Reproduce only the lines from the line containing "Seminar/Webinar/Lecture Series" to the end of the entries below, including both of those lines.

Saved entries
● ● ● ● ●

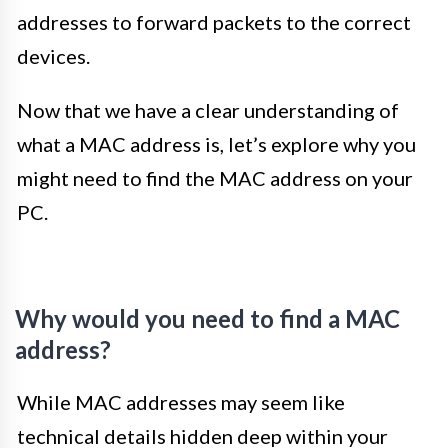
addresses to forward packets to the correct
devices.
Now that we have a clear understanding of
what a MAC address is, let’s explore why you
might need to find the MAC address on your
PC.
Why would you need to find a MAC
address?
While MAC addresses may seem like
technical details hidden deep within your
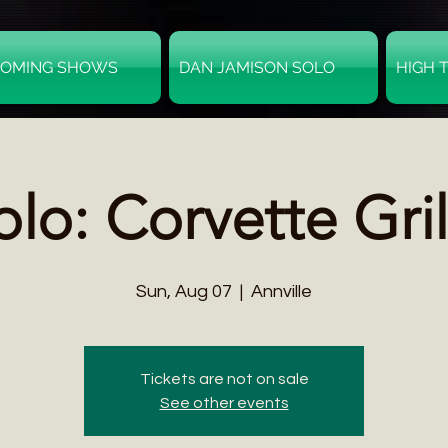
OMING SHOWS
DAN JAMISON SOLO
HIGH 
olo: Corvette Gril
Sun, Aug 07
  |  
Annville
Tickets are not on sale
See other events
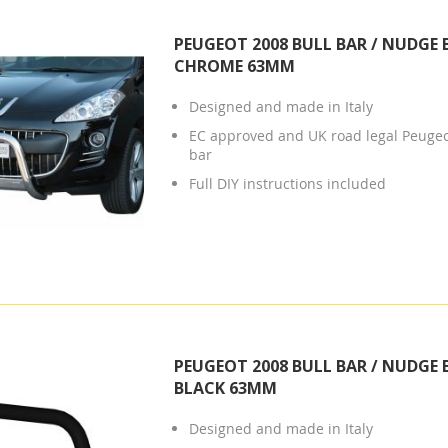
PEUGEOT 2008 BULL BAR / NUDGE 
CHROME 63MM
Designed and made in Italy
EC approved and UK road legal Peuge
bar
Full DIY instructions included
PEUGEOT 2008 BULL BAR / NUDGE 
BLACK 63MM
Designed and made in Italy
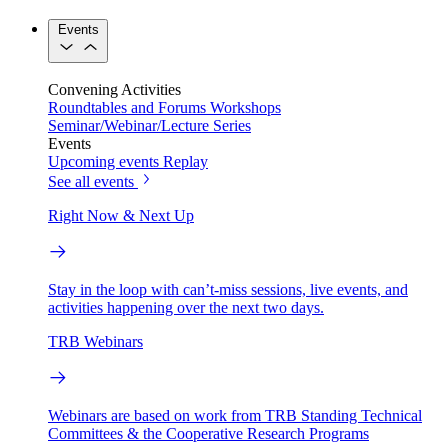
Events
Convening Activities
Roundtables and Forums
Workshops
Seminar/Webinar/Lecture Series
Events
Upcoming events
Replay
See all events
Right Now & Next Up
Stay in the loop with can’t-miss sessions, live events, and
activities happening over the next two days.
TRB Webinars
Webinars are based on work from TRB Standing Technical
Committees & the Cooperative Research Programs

● ● ● ● ●

## RESPONSE TO THE EXERCISE
Seminar/Webinar/Lecture Series
Events
Upcoming events
Replay
See all events
Right Now & Next Up
Stay in the loop with can’t-miss sessions, live events, and
activities happening over the next two days.
TRB Webinars
Webinars are based on work from TRB Standing Technical
Committees & the Cooperative Research Programs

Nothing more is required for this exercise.